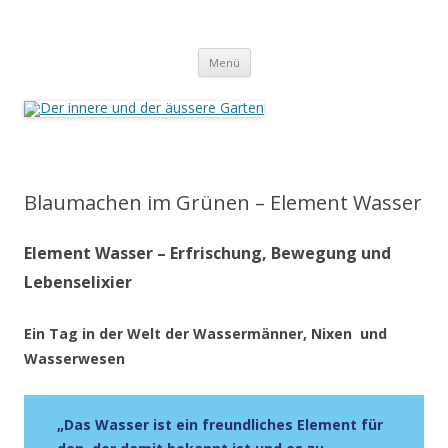
Der innere und der äussere Garten
Annette Born
Zum
Menü
Inhalt
springen
Blaumachen im Grünen – Element Wasser
Element Wasser – Erfrischung, Bewegung und
Lebenselixier
Ein Tag in der Welt der Wassermänner, Nixen und
Wasserwesen
„Das Wasser ist ein freundliches Element für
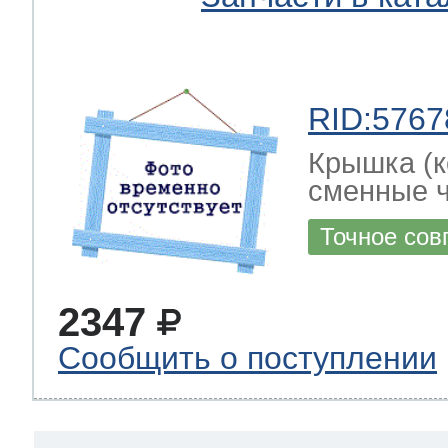
RID:5767
Крышка (к
сменные ч
Точное сов
2347
Сообщить о поступлении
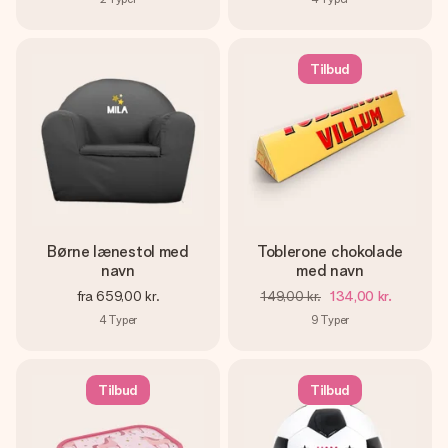
Tilbud
Børne lænestol med
Toblerone chokolade
navn
med navn
fra
659,00 kr.
149,00 kr.
134,00 kr.
4
Typer
9
Typer
Tilbud
Tilbud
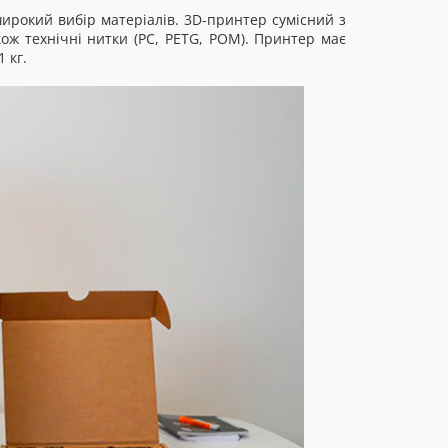
рокий вибір матеріалів. 3D-принтер сумісний з
кож технічні нитки (PC, PETG, POM). Принтер має
 кг.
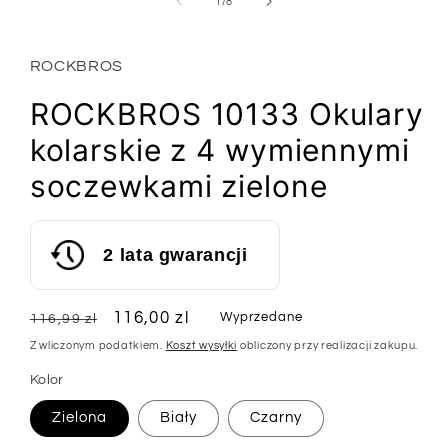
z
1
/
8
w
oknie
modalnym
ROCKBROS
ROCKBROS 10133 Okulary
kolarskie z 4 wymiennymi
soczewkami zielone
2 lata gwarancji
Cena
Cena
116,00 zl
Wyprzedane
116,99 zl
regularna
sprzedaży
Z wliczonym podatkiem.
Koszt wysyłki
obliczony przy realizacji zakupu.
Kolor
Zielona
Biały
Czarny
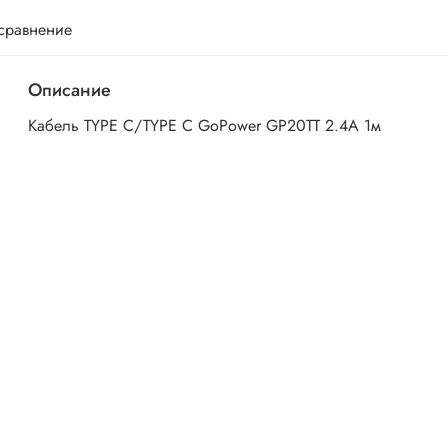
 сравнение
Описание
Кабель TYPE C/TYPE C GoPower GP20TT 2.4A 1м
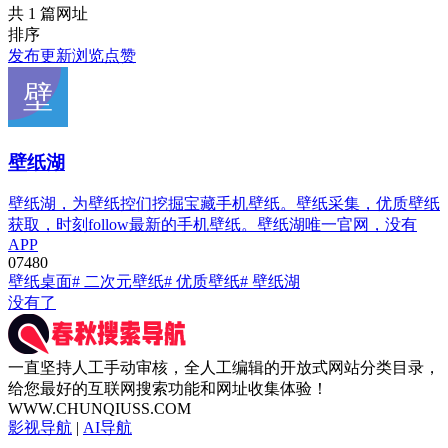
共 1 篇网址
排序
发布
更新
浏览
点赞
壁纸湖
壁纸湖，为壁纸控们挖掘宝藏手机壁纸。壁纸采集，优质壁纸
获取，时刻follow最新的手机壁纸。壁纸湖唯一官网，没有
APP
0
748
0
壁纸桌面
# 二次元壁纸
# 优质壁纸
# 壁纸湖
没有了
一直坚持人工手动审核，全人工编辑的开放式网站分类目录，
给您最好的互联网搜索功能和网址收集体验！
WWW.CHUNQIUSS.COM
影视导航
|
AI导航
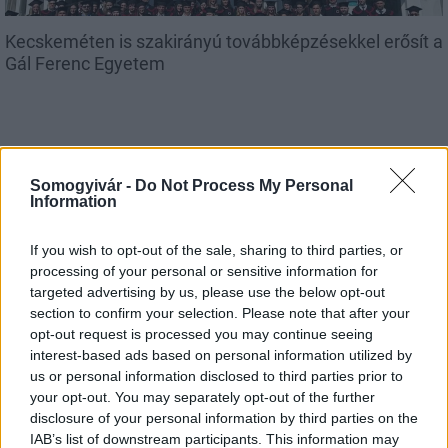
Kecskeméten is szakirányú továbbképzésekkel erősít a
Gál Ferenc Egyetem
Somogyivár -
Do Not Process My Personal
Information
MAGYAR ÉPÍTŐK
If you wish to opt-out of the sale, sharing to third parties, or
processing of your personal or sensitive information for
Útépítés
targeted advertising by us, please use the below opt-out
section to confirm your selection. Please note that after your
opt-out request is processed you may continue seeing
interest-based ads based on personal information utilized by
us or personal information disclosed to third parties prior to
your opt-out. You may separately opt-out of the further
disclosure of your personal information by third parties on the
IAB’s list of downstream participants. This information may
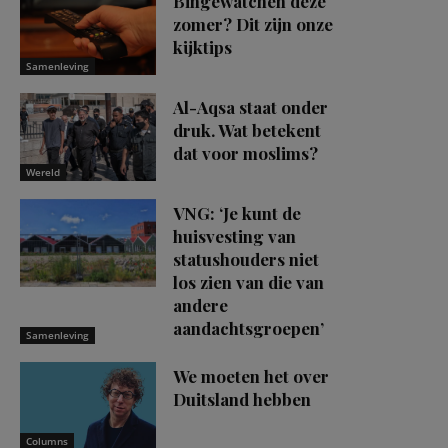
Bingewatchen deze
zomer? Dit zijn onze
kijktips
Samenleving
Al-Aqsa staat onder
druk. Wat betekent
dat voor moslims?
Wereld
VNG: ‘Je kunt de
huisvesting van
statushouders niet
los zien van die van
andere
aandachtsgroepen’
Samenleving
We moeten het over
Duitsland hebben
Columns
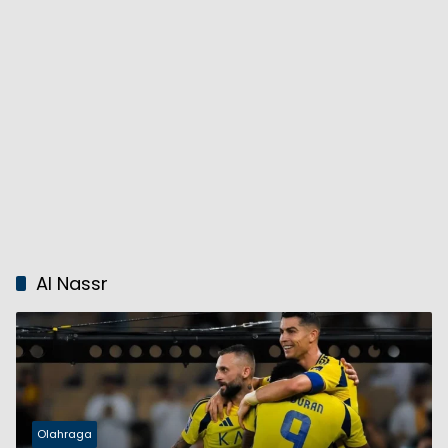
Al Nassr
Olahraga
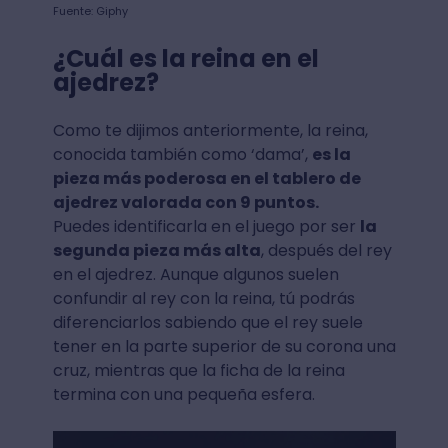
Fuente: Giphy
¿Cuál es la reina en el
ajedrez?
Como te dijimos anteriormente, la reina,
conocida también como ‘dama’,
es la
pieza más poderosa en el tablero de
ajedrez valorada con 9 puntos.
Puedes identificarla en el juego por ser
la
segunda pieza más alta
, después del rey
en el ajedrez. Aunque algunos suelen
confundir al rey con la reina, tú podrás
diferenciarlos sabiendo que el rey suele
tener en la parte superior de su corona una
cruz, mientras que la ficha de la reina
termina con una pequeña esfera.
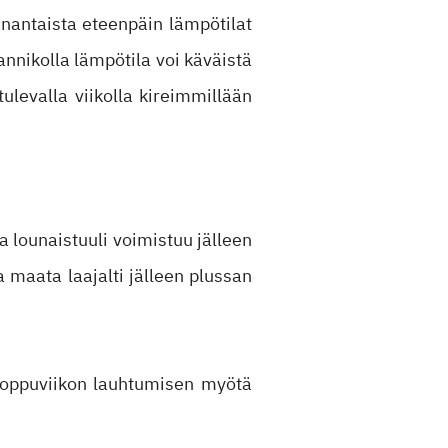
nantaista eteenpäin lämpötilat
nnikolla lämpötila voi käväistä
ulevalla viikolla kireimmillään
a lounaistuuli voimistuu jälleen
 maata laajalti jälleen plussan
 Loppuviikon lauhtumisen myötä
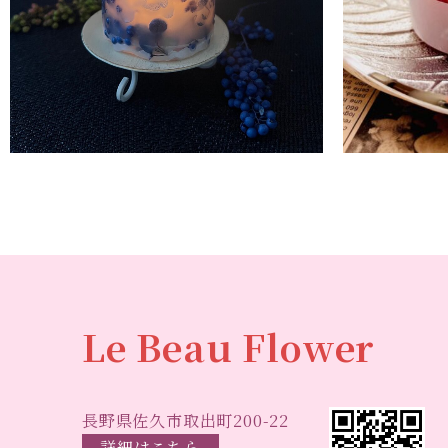
Le Beau Flower
長野県佐久市取出町200-22
詳細はこちら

**What you should do**
Which lines in the records above hold the string "jälleen"? Copy each of them.

**Answer section**
a lounaistuuli voimistuu jälleen
 maata laajalti jälleen plussan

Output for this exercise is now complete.